E poi è arrivata la crisi economica. Anche se penso sia più forte la crisi politica di quella economica, che vanta ancora una certa forza visto che in aprile i dati dell’occupazione risultavano ancora positivi, nonostante l’industria attraversi un momento difficile con contrazione di impiego e investimenti. Anche questo si può in parte spiegare come esito di alcune scelte operate dal governo, dall’aumento del prezzo del combustibile, dell’energia elettrica, le difficoltà nel rifornimento idrico. Ecco, in particolare la crisi dell’acqua non è mai stata grave come attualmente. I lavoratori si ritrovano con una rete elettrica a bassa capacità e il rifornimento idrico gravemente compromesso in particolare nei centri urbani…

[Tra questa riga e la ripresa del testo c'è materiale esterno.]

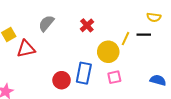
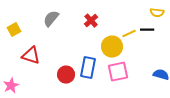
yellow line: (125, 39) -> (129, 34), turned 40
red triangle: (26, 49) -> (31, 56), moved, turned 30
pink square: (114, 77) -> (118, 72), size x1.5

Si può riassumere che stiamo vivendo un momento astrale infernale, a causa degli errori del governo, della società civile, della politica, e a causa, ritengo, di un’intensificazione della lotta tra le classi.
Per tute queste ragioni i sindacati vanno alla lotta, persino per il bene del governo Dilma. Dobbiamo fare la pressione necessaria affinché il governo non venga catturato dagli interessi del sistema finanziario, già ben rappresentato nel governo dal ministro della finanza Levy. Rispettiamo il ministro che è persino migliorato rispetto a prima [9], oggi più sensibile alle cause sociali, più maturo, ma sempre uomo del sistema finanziario….Il sindacato deve scendere in lotta contro le misure che il governo vuole adottare, soprattutto contro la terziarizzazione di tutti i settori economici, misura che rappresenterebbe un sicuro impoverimento della classe lavoratrice, con conseguenze nefaste per l’economia…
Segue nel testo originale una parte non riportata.